*** Begin section ***

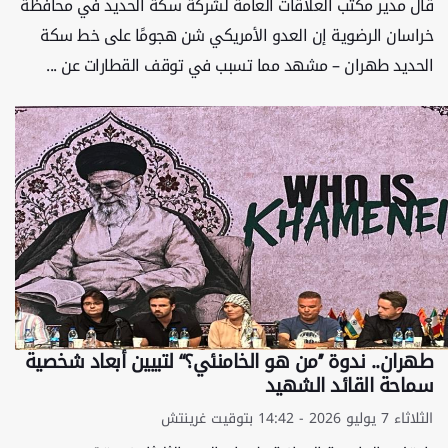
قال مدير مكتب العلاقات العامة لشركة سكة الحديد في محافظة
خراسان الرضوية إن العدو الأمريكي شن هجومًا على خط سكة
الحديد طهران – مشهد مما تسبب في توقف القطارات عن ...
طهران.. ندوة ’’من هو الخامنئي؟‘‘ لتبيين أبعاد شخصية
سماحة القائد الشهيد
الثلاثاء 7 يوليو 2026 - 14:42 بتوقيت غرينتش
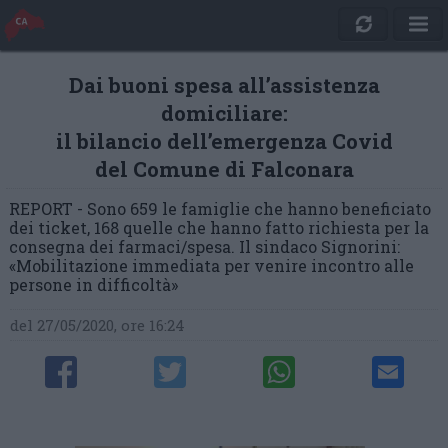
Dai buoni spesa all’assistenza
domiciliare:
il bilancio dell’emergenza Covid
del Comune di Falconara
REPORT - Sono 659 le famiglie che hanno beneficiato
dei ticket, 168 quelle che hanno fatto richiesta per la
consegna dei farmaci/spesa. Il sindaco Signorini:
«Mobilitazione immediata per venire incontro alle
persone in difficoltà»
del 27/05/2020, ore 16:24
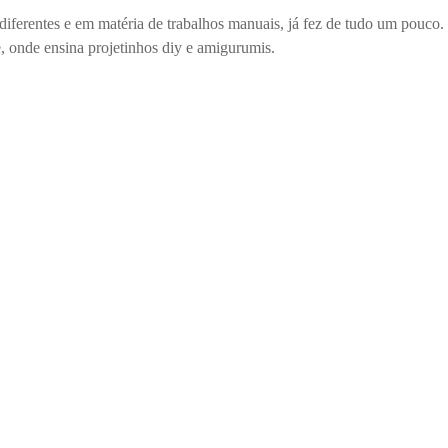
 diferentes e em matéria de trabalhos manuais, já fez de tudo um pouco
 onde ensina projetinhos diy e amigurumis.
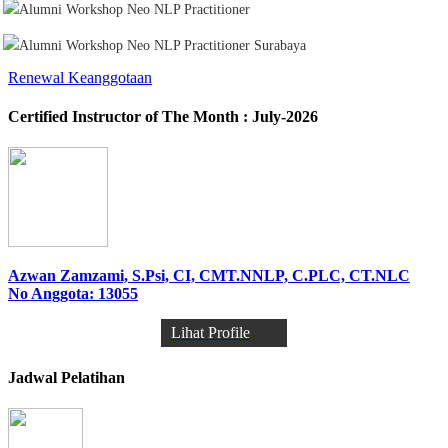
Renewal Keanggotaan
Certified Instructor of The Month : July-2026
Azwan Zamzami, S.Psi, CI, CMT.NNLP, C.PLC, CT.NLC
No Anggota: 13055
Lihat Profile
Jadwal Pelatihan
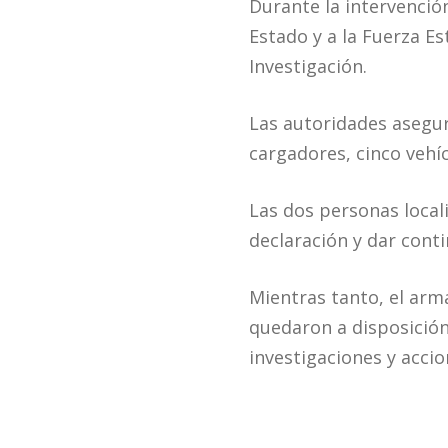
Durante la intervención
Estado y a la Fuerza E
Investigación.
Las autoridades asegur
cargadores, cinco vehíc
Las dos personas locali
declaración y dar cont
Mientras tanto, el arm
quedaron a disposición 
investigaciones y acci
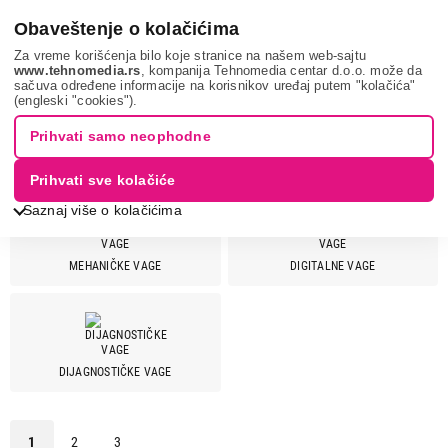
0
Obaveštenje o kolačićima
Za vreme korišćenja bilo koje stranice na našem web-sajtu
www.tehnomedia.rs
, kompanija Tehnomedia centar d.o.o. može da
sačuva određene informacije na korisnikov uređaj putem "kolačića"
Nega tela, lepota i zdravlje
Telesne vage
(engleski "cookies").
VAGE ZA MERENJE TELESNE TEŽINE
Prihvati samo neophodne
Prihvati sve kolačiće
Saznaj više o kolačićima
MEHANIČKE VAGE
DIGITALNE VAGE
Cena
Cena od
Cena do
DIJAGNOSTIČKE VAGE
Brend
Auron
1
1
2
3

*** End section ***

* Exercise goal *
Could you set down verbatim the lines from the beginning of the entries above through the line containing "سماحة القائد الشهيد", both included, leaving out the pictures?

* Solved exercise *
قال مدير مكتب العلاقات العامة لشركة سكة الحديد في محافظة
خراسان الرضوية إن العدو الأمريكي شن هجومًا على خط سكة
الحديد طهران – مشهد مما تسبب في توقف القطارات عن ...
طهران.. ندوة ’’من هو الخامنئي؟‘‘ لتبيين أبعاد شخصية
سماحة القائد الشهيد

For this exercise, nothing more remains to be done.